If you are flying in to the city be careful of rogue taxi drivers at the airport. They aren’t actually allowed in to the terminal but as you step outside you’ll be bombarded with ‘taxi, miss?’ from the wall of drivers outside the door. The real taxi stand is outside arrivals, just make sure you get in a yellow one and that they switch the meter on (the usual stuff!).

Cartagena exists inside a walled city, which is colourful and pretty and sells a lot of souvenirs. It’s great for a holiday or a stopover on your travels, but there isn’t too much to do other than relax. Being so close to the Caribbean the heat is… HOT. Sweat-inducing and very, very ‘close’.

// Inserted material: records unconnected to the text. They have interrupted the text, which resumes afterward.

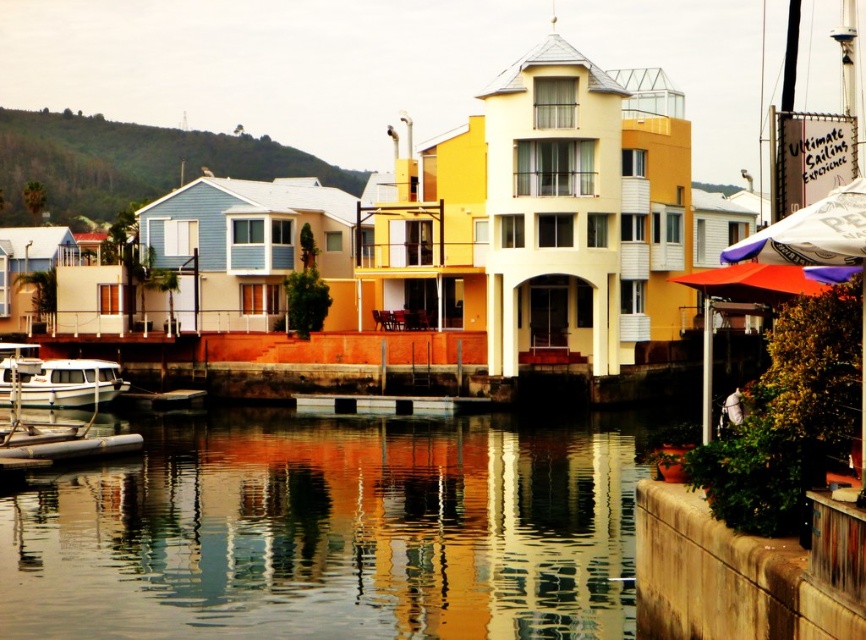 You are standing at the waterfront and want to take a photo of the white fabric umbrella at upper right without the reflective glass water at lower center in the shot. Is it possible to do so by moving closer to the umbrella?

The white fabric umbrella at upper right is behind reflective glass water at lower center, so moving closer to the umbrella would still have the reflective glass water at lower center in the shot. You need to move to the side instead.

You are standing at the waterfront in the image and want to reach the green grassy hillside at upper left. Given that the average walking speed is 1.4 meters per second, approximately how many minutes would it take to walk there?

The green grassy hillside at upper left is 211.55 meters from viewer. At an average walking speed of 1.4 meters per second, it would take approximately 151 seconds, which is about 2.5 minutes.

You are standing at the base of the green grassy hillside at upper left and want to reach the white fabric umbrella at upper right. The path between them is straight. If you walk at a constant speed of 1.5 meters per second, how long will it take you to reach the umbrella?

The distance between the green grassy hillside at upper left and the white fabric umbrella at upper right is 163.91 meters. At a speed of 1.5 meters per second, the time required would be 163.91 divided by 1.5, which equals approximately 109.27 seconds, or about 1 minute and 49 seconds. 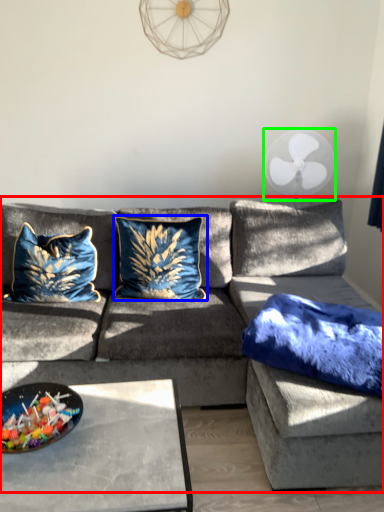 Question: Based on their relative distances, which object is farther from studio couch (highlighted by a red box)? Choose from pillow (highlighted by a blue box) and mechanical fan (highlighted by a green box).

Choices:
 (A) pillow
 (B) mechanical fan

Answer: (B) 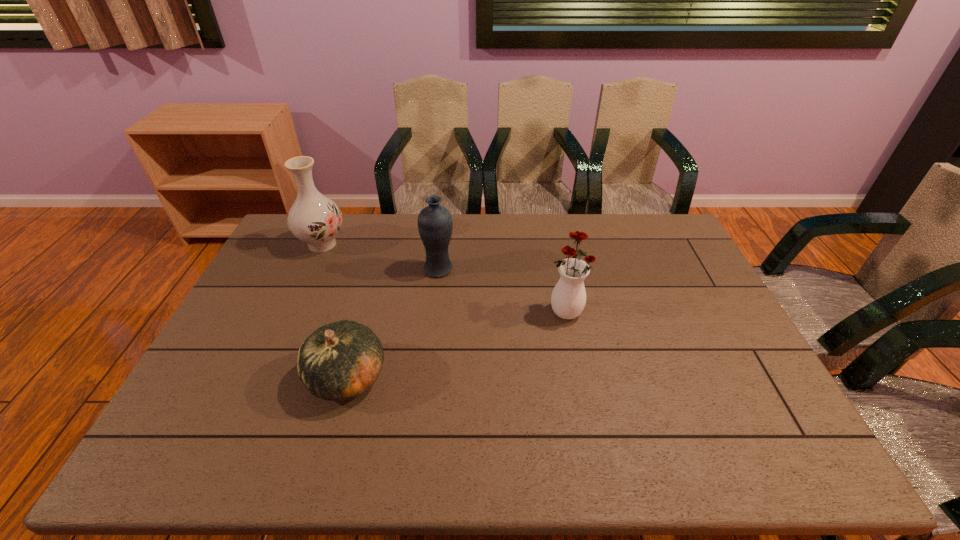 Identify the location of vase that is the second closest to the tallest object. (568, 299).

Identify which vase is the second closest to the second vase from right to left. Please provide its 2D coordinates. Your answer should be formatted as a tuple, i.e. [(x, y)], where the tuple contains the x and y coordinates of a point satisfying the conditions above.

[(568, 299)]

At what (x,y) coordinates should I click in order to perform the action: click on vacant space that satisfies the following two spatial constraints: 1. on the front side of the gourd; 2. on the left side of the leftmost vase. Please return your answer as a coordinate pair (x, y). Looking at the image, I should click on (263, 376).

DO: There isn’t too much to see and do in Cartagena, it’s more about being in the city and observing.

Stroll around the city centre and take in Cartagena’s laid back lifestyle, and then walk the city walls and see the more real, crazy Colombia life happening just outside it!

Take a trip to Playa Blanca, a beautiful Caribbean style beach about an hour from the town. However, if you are making your way to Palomino afterwards you may wish to skip it.

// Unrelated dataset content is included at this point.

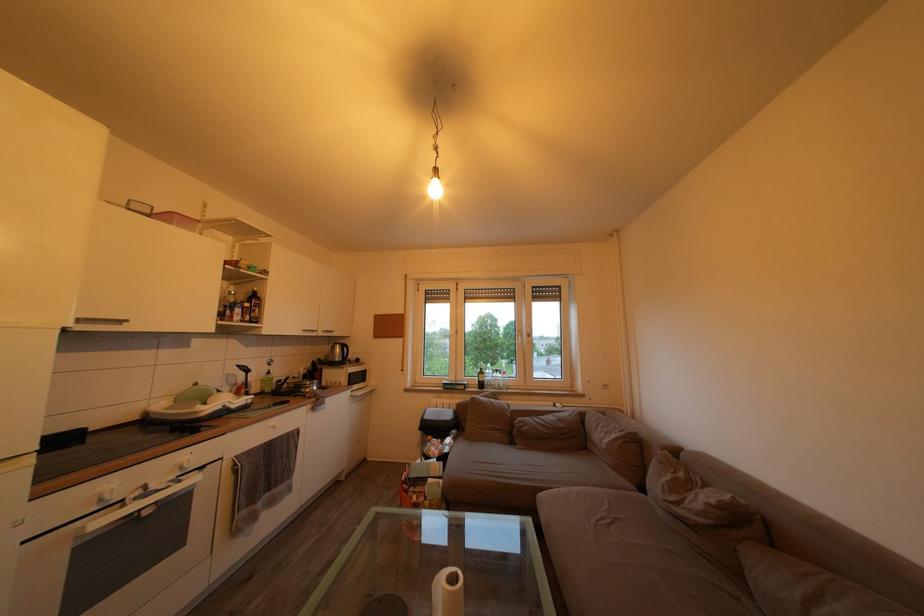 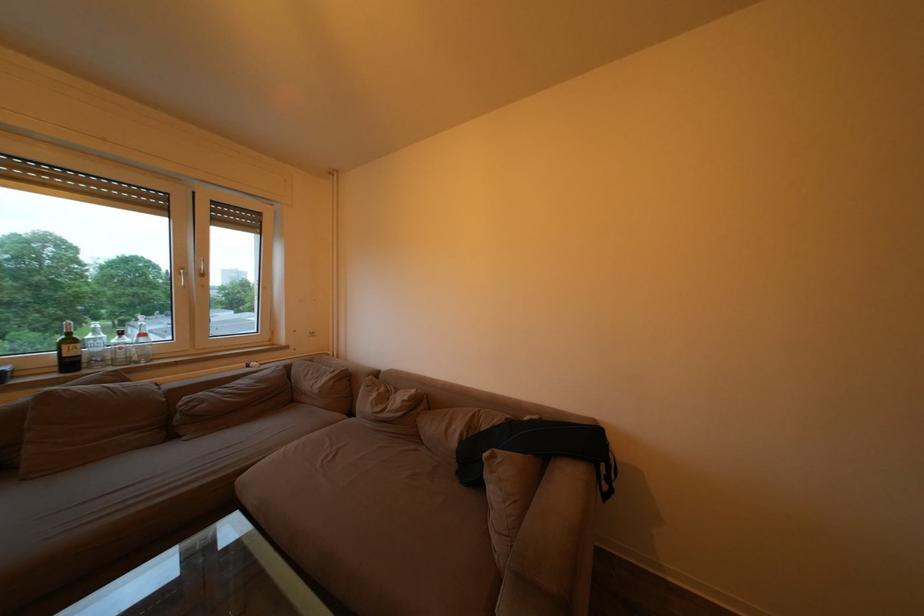 The point at (520, 448) is marked in the first image. Where is the corresponding point in the second image?

(178, 443)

We saw many companies offering tours to El Totumo volcano just outside the city. We opted not to do this as it seemed like a very big tourist fest but heard good reviews on it.

At night, head to the main square to watch the traditional dancers.

EAT: Street sellers offer the traditional empanadas (delicious filled pastry triangles which are then deep fried) and arepas (a flat bread, usually toasted and stuffed – try rice and cheese!). Either of these cost around 2,000 COP. Restaurants offer a ‘menu del dia’, which is slightly different to that of other areas in Colombia in that it is usually just one dish; usually fish, rice and plantain. This will cost 15,000 COP and up in the touristy places, but 8,000ish COP from the markets.

STAY: We chose an airbnb to stay in because hostels in the historic centre seemed surprisingly expensive. We stayed in a 2-bed room at Katrina’s place, which she rents out alongside another room in the apartment. We had shared bathroom and kitchen, basic amenities and no hot water but that really doesn’t matter in the heat! Great value at £25 a night for her double room. Katrina was our first experience of how lovely and hospitable Colombians are.

FROM HERE: We headed to Santa Marta (gateway to Minca, Tayrona National Park, Palomino…) via Marsol. This is a mini-bus service which takes you directly in to the city for 50,000 COP in around 4 hours. It was a good, direct service and is available via any of the many tour operator shops in the city centre.